Interestingly in both works the birds don’t give a real message: Poe’s academic projects his own interpretation onto the Raven’s only word (“nevermore”) while we never hear the full message of Gabriel’s Eagle except the final outcome (“Grab your things, I’ve come to take you home.”) In both cases the link between the words of the bird and the eventual outcome is not a direct one: whereas an oracle would describe to the audience the events of the future (and usually gain the subject’s trust by first explaining the events of the past) here the birds function more as the impetus for change (from sanity to madness or form an undesirable life situation to freedom). There’s also a spiritual connection: the jangling guitar sound which links with folk song and its tradition of storytelling; the recourse to folk imagery by the placement of the first scene on the top of a hill; the use of the word “son” about a grown man; and the unlikelihood of an eagle being anywhere near Bath, all create the image of the character in Gabriel’s song being looked after by a higher power. On the other hand the suggestions that the raven has been sent either from God, from a previous master who suffered some sort of demise, or is the prophet of the man’s downfall also create the image of a higher power being behind the scene, albeit a malevolent one.

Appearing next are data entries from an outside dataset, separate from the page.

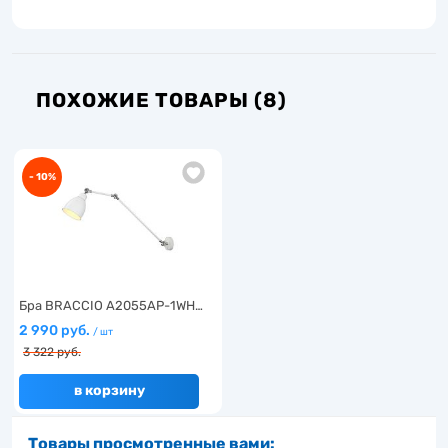
ПОХОЖИЕ ТОВАРЫ (8)
- 10%
Бра BRACCIO A2055AP-1WH…
2 990 руб.
/ шт
3 322 руб.
в корзину
Товары просмотренные вами:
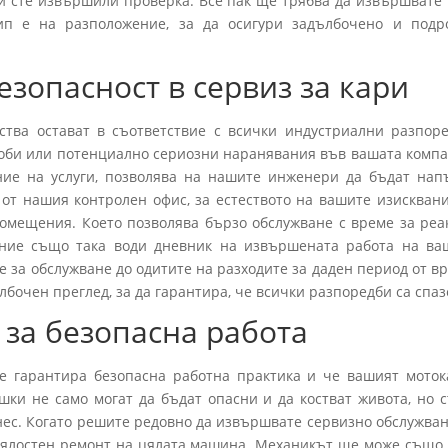
и сте извършили проверка. Все пак ще трябва да извършвате 
ип е на разположение, за да осигури задълбочено и подр
езопасност в сервиз за кари
ства остават в съответствие с всички индустриални разпоре
лоби или потенциално сериозни наранявания във вашата компа
ние на услуги, позволява на нашите инженери да бъдат нап
т нашия контролен офис, за естеството на вашите изисквани
омещения. Което позволява бързо обслужване с време за реа
ление също така води дневник на извършената работа на ва
е за обслужване до одитите на разходите за даден период от в
бочен преглед, за да гарантира, че всички разпоредби са спаз
 за безопасна работа
не гарантира безопасна работна практика и че вашият моток
шки не само могат да бъдат опасни и да костват живота, но 
знес. Когато решите редовно да извършвате сервизно обслужван
цялостен ремонт на цялата машина. Механикът ще може също 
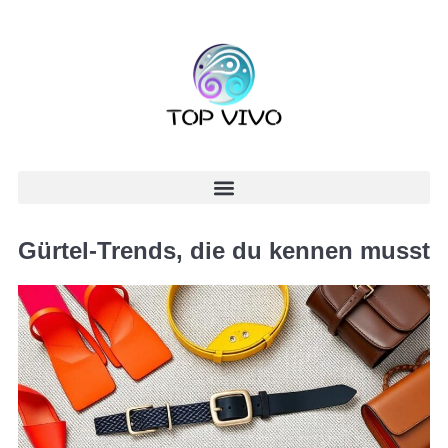
Gürtel-Trends, die du kennen musst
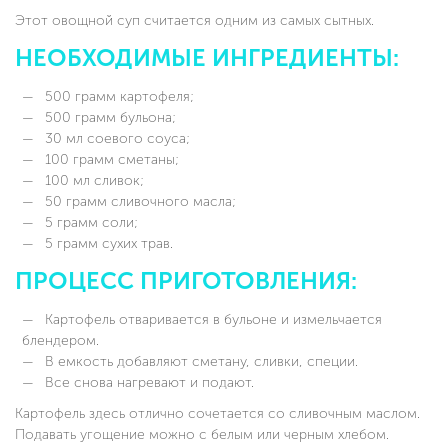
Этот овощной суп считается одним из самых сытных.
НЕОБХОДИМЫЕ ИНГРЕДИЕНТЫ:
500 грамм картофеля;
500 грамм бульона;
30 мл соевого соуса;
100 грамм сметаны;
100 мл сливок;
50 грамм сливочного масла;
5 грамм соли;
5 грамм сухих трав.
ПРОЦЕСС ПРИГОТОВЛЕНИЯ:
Картофель отваривается в бульоне и измельчается
блендером.
В емкость добавляют сметану, сливки, специи.
Все снова нагревают и подают.
Картофель здесь отлично сочетается со сливочным маслом.
Подавать угощение можно с белым или черным хлебом.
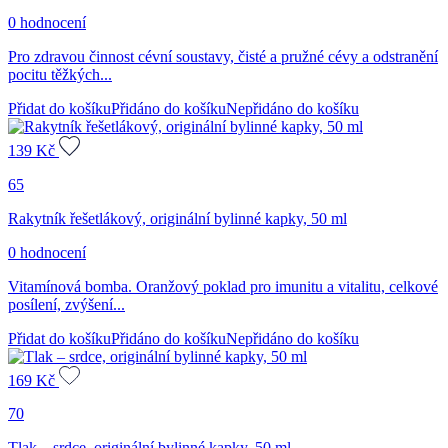
0 hodnocení
Pro zdravou činnost cévní soustavy, čisté a pružné cévy a odstranění
pocitu těžkých...
Přidat do košíku
Přidáno do košíku
Nepřidáno do košíku
139
Kč
65
Rakytník řešetlákový, originální bylinné kapky, 50 ml
0 hodnocení
Vitamínová bomba. Oranžový poklad pro imunitu a vitalitu, celkové
posílení, zvýšení...
Přidat do košíku
Přidáno do košíku
Nepřidáno do košíku
169
Kč
70
Tlak – srdce, originální bylinné kapky, 50 ml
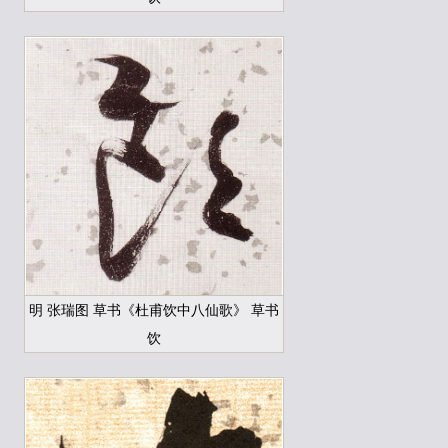
明 张瑞图 草书《杜甫饮中八仙歌》 草书
饮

So what is the relevance of talking birds in art today? If oracles and talking animals speak the truth, and aesthetics, to some extent, seeks the truth in art, what does aesthetics have to say about talking birds? In order to fully answer this question then perhaps a more contemporary example of a talking bird than from 1977 is needed. However both talking birds seem to give the rather postmodern (for Poe, at least) message of ‘find your own truth’. In both cases the outcome for the protagonist seems to be that which was desired at the outset—as much as one could wish one’s own downfall as Poe’s character seems to do (but there is a long tradition of this in tales of courtly love). The extent to which the oracle has ever been a believable character in that they might be accepted to genuinely appear in everyday life in debateable, but their artistic tradition of sorting out the storyline and hastening the outcome seems unchanged. What can be concluded, perhaps, is that the relevance of talking bird in art—whilst their historical imagery might not be at the forefront of a present consciousness—is as it ever was. The social change between 1845 and the 1970s has not reduced the agency of the bird and both birds achieve the same agency as a classical oracle through more subtle delivery, possibly suggesting that the talking bird as a symbol has the effect of an oracle without the need for a lengthy explanation of the past and the future as found in Greek and Roman drama.
As a concluding statement I might then say that these artworks show that mythical figures, which might be considered less believable in the 19th and 20th centuries when compared with the past, are as useful and effective as symbols as they ever were.